Document structure recognition data:
----------

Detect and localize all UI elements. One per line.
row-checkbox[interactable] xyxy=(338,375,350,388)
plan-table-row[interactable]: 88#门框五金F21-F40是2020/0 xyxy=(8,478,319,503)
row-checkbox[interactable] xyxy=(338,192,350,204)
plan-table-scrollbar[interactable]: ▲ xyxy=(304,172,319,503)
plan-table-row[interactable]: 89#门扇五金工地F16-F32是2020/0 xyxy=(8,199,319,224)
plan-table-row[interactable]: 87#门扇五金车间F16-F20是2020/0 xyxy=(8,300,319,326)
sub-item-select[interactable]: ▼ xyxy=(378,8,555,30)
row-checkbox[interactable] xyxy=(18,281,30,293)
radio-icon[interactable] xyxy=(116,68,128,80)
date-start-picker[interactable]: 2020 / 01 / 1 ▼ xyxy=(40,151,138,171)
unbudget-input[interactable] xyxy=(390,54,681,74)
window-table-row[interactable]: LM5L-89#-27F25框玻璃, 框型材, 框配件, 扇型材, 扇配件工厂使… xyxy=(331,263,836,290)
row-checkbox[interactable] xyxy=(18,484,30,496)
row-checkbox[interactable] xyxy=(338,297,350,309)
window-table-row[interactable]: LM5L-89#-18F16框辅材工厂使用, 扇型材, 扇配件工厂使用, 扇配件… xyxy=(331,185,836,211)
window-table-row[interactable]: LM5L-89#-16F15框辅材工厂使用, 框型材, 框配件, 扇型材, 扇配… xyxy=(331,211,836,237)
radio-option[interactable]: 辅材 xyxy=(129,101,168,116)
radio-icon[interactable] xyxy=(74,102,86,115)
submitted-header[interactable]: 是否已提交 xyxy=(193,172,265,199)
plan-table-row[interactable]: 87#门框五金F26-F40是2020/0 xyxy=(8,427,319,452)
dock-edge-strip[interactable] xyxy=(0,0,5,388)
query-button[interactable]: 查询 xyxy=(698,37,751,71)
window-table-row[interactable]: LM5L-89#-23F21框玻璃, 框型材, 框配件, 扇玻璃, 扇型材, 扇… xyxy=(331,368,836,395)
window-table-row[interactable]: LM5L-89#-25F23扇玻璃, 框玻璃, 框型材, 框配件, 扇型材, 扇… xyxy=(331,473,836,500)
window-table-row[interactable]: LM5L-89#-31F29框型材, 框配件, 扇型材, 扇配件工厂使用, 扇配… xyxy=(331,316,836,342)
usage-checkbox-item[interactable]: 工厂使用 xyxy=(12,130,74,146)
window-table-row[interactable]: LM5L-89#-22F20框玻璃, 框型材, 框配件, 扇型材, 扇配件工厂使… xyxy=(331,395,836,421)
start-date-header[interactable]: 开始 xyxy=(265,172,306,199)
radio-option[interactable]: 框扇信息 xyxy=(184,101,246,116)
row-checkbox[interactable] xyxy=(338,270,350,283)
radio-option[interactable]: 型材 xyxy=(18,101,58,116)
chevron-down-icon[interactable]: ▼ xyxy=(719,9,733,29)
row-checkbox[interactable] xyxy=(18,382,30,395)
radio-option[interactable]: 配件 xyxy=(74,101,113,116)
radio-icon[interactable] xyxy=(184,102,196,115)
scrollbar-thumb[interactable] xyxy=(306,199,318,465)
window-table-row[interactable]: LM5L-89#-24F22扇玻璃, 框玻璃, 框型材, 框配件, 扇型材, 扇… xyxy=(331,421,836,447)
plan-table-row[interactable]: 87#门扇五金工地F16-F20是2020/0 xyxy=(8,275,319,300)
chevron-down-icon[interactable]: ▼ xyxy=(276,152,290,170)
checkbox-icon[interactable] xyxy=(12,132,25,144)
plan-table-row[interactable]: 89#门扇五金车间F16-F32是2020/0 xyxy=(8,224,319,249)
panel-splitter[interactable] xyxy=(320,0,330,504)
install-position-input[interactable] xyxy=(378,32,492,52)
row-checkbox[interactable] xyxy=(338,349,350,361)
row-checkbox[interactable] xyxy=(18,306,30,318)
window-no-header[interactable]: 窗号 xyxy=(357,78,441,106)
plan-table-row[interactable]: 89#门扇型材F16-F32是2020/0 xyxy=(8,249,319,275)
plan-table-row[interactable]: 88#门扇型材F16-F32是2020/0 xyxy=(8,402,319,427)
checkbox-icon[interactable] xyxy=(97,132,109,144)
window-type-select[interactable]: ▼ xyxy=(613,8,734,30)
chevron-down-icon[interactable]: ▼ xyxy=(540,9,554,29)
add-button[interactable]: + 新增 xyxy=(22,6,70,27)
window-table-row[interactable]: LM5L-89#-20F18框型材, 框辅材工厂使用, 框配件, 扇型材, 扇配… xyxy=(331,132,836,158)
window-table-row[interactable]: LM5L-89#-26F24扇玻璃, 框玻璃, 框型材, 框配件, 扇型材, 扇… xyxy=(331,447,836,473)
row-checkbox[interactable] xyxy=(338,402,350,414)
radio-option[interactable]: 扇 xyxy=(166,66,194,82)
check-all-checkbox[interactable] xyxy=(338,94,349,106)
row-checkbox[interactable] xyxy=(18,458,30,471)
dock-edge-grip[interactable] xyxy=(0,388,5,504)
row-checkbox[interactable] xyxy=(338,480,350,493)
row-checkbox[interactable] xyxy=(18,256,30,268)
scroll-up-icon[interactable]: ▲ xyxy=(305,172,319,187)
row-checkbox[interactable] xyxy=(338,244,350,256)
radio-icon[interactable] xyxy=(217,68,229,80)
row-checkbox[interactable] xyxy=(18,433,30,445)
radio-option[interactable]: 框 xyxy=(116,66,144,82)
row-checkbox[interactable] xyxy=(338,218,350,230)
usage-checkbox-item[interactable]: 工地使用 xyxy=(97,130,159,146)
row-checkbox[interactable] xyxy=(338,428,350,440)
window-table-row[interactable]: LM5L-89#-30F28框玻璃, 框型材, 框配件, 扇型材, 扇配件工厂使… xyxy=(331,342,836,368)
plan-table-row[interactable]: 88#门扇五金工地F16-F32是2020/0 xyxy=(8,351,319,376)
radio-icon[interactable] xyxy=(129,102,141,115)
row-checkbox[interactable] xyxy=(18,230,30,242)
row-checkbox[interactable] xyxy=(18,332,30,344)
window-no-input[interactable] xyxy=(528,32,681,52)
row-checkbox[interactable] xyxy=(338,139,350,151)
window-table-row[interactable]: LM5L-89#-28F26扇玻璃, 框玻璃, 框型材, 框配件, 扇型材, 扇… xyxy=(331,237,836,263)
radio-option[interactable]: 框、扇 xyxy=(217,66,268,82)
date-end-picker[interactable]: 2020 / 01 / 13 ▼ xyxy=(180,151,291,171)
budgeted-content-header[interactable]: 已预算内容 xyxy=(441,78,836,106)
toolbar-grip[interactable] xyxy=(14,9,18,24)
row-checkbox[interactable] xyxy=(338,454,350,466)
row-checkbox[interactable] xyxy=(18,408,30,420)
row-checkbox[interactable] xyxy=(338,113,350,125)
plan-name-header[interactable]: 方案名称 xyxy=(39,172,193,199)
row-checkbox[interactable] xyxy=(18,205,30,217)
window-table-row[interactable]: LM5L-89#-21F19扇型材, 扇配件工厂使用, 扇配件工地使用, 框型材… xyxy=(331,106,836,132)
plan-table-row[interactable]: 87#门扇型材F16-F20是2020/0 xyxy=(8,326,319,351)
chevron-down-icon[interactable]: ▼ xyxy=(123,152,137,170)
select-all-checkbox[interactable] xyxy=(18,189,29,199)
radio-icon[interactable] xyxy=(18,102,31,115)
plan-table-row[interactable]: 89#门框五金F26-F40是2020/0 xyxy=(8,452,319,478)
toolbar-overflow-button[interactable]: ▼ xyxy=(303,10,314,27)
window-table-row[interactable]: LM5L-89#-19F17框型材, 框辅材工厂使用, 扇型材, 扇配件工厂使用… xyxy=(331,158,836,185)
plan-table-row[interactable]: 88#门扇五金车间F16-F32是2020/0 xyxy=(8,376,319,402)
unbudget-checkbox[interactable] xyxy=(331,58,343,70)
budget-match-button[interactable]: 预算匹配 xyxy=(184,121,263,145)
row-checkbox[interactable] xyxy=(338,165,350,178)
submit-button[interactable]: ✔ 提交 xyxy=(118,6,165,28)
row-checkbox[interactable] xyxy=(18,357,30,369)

----------

Work item -
Every line that contains the string "scrollbar" should be copied from the entries.

Answer area -
plan-table-scrollbar[interactable]: ▲ xyxy=(304,172,319,503)
scrollbar-thumb[interactable] xyxy=(306,199,318,465)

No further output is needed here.